So sorry to hear about this. Thoughts are with you Cat. Thank you for sharing your home via parties and giving me the opportunity to attend my first bbw/fa related event. Forever grateful to Dave and yourself.


----------



## CAMellie (Sep 18, 2014)

Cat,

I'm so very sorry for your losses! I rarely peruse the boards anymore and just now came across this post. As you know, I lost a husband and my mother, too. My only advice to you is this...grieve. Take as long as you need and don't let anyone tell you you're grieving "wrong". 

HUGE HUGS!
Mellie


----------



## Redhotphatgirl (Sep 19, 2014)

JMCGB said:


> So sorry to hear about this. Thoughts are with you Cat. Thank you for sharing your home via parties and giving me the opportunity to attend my first bbw/fa related event. Forever grateful to Dave and yourself.



YOU ARE MOST WELCOME thank you


----------



## Redhotphatgirl (Sep 19, 2014)

CAMellie said:


> Cat,
> 
> I'm so very sorry for your losses! I rarely peruse the boards anymore and just now came across this post. As you know, I lost a husband and my mother, too.
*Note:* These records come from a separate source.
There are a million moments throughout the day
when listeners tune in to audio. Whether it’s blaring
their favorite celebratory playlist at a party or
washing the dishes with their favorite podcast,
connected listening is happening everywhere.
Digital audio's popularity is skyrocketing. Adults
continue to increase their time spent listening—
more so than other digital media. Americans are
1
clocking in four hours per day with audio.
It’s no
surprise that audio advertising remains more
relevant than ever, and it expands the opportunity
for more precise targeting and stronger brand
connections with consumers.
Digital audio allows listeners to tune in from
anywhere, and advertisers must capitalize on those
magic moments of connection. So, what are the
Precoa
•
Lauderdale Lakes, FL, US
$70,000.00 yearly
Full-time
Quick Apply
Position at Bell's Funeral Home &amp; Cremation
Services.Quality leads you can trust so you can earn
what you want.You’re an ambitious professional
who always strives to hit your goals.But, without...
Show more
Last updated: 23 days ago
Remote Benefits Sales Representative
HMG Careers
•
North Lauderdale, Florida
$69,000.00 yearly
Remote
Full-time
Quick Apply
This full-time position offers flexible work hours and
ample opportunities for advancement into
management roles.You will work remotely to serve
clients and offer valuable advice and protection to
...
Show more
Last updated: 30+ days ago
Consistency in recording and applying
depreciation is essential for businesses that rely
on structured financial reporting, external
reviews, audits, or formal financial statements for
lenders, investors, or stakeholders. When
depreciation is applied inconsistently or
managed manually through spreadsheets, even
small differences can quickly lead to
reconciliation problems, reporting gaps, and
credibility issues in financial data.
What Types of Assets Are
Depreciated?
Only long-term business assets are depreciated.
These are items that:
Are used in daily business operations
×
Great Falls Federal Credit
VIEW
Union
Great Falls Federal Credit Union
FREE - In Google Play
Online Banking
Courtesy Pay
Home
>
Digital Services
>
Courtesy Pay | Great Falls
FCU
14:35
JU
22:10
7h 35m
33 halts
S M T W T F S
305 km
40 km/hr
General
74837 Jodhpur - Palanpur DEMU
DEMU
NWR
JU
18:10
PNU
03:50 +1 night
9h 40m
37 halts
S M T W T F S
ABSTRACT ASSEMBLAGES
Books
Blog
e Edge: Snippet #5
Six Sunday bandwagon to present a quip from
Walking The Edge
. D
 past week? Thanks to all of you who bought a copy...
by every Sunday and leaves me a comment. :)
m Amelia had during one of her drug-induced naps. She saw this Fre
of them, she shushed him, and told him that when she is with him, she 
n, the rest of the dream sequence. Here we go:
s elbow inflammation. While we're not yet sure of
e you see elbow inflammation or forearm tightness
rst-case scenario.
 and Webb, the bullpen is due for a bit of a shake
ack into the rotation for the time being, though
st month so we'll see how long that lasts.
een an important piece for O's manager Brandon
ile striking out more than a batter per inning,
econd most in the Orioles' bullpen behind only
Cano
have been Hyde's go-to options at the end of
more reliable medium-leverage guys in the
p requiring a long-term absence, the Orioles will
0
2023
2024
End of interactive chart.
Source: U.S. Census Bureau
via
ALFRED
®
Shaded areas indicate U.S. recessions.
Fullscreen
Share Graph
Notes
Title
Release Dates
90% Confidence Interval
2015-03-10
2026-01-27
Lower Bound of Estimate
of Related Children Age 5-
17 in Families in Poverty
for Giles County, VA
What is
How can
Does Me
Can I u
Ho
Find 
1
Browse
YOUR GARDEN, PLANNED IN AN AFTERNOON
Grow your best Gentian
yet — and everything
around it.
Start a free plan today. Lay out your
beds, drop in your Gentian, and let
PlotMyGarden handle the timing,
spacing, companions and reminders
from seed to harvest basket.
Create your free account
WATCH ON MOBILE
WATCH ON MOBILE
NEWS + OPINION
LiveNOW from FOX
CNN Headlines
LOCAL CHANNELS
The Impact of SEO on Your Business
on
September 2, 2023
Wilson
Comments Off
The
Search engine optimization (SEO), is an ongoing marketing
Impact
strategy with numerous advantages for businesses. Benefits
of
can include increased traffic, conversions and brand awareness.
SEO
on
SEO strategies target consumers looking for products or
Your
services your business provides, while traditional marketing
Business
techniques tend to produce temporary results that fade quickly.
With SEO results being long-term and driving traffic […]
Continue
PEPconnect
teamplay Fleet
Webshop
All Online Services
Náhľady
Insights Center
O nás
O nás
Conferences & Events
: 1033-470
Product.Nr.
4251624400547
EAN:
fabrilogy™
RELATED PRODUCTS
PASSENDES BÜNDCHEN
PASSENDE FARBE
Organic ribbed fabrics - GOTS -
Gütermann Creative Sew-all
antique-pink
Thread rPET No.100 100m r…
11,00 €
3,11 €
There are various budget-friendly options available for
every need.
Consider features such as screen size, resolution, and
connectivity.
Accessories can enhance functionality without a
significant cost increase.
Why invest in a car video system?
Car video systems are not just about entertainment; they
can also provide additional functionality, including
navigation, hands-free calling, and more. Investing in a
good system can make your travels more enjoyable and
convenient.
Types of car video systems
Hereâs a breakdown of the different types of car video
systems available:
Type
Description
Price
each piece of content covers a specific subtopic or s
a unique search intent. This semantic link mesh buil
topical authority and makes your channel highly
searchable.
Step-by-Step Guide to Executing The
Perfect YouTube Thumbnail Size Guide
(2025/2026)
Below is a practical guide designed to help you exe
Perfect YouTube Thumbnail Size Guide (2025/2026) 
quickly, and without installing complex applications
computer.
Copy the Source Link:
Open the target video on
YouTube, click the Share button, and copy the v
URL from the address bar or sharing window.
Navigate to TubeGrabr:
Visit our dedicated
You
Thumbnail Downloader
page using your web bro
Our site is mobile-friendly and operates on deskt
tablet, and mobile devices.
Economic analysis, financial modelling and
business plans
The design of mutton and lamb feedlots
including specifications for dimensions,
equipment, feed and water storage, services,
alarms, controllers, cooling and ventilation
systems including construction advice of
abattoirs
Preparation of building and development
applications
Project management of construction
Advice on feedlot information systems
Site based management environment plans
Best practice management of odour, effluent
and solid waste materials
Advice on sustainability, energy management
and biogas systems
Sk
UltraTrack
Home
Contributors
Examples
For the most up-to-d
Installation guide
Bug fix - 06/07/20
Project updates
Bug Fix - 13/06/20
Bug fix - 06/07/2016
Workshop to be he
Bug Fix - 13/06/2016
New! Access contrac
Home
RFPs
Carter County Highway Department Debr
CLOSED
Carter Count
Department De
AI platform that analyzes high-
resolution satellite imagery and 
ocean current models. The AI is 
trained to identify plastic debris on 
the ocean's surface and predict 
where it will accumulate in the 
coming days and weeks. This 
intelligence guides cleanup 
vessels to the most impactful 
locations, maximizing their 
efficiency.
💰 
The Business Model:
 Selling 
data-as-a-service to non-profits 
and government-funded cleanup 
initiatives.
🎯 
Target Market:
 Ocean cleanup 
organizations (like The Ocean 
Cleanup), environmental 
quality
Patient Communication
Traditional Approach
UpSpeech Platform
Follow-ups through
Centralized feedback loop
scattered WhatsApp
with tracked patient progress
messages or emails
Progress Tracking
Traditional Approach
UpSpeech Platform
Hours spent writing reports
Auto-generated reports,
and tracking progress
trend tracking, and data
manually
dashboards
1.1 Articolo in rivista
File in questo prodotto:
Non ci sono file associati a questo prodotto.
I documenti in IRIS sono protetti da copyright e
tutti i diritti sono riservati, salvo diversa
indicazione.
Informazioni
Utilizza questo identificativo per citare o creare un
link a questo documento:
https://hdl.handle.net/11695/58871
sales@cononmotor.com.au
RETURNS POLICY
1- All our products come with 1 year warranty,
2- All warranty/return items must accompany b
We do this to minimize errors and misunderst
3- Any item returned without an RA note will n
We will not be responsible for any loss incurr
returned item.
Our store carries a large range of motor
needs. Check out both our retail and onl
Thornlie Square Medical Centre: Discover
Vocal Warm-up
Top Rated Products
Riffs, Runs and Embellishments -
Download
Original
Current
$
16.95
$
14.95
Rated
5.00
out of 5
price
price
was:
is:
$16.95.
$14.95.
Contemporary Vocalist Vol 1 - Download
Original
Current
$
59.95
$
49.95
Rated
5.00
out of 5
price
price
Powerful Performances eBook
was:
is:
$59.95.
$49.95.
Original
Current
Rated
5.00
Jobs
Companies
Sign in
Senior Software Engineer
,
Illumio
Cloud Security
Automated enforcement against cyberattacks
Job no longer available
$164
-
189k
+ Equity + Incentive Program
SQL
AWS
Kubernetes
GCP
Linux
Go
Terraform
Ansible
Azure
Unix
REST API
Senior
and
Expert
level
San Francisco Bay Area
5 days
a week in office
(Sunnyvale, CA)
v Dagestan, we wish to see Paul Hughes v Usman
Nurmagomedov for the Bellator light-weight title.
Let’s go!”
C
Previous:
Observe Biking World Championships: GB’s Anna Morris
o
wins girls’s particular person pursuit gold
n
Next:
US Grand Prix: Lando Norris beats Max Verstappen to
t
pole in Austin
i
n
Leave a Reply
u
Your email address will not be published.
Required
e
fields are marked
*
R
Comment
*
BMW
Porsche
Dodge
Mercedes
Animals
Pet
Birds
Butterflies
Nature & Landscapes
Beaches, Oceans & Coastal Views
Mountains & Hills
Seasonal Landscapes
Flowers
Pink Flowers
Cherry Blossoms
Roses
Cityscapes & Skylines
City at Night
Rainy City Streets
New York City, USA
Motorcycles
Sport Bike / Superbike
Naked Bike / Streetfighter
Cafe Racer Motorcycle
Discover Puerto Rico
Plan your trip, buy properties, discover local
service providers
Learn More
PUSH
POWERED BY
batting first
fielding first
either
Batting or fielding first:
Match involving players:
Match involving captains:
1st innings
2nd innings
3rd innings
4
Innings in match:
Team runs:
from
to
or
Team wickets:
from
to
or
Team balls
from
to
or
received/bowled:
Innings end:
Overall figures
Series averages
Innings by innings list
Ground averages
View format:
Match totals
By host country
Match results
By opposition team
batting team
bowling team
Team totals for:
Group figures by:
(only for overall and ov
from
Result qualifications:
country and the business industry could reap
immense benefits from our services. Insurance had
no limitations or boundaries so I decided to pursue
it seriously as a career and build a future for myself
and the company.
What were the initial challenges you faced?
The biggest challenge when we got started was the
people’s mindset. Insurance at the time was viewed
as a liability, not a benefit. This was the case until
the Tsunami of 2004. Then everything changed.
My only advice to you is this...grieve. Take as long as you need and don't let anyone tell you you're grieving "wrong".
> 
> ...



i am trying to get on but it is hard


----------



## CAMellie (Sep 19, 2014)

Redhotphatgirl said:


> i am trying to get on but it is hard



Unfortunately, it will always be hard. I've made a new life for myself but there isn't a single day that goes by where I don't think about them. Remember to take care of yourself.


----------



## Redhotphatgirl (Sep 26, 2014)

CAMellie said:


> Unfortunately, it will always be hard. I've made a new life for myself but there isn't a single day that goes by where I don't think about them. Remember to take care of yourself.



i have always loved you girl thanks for caring


----------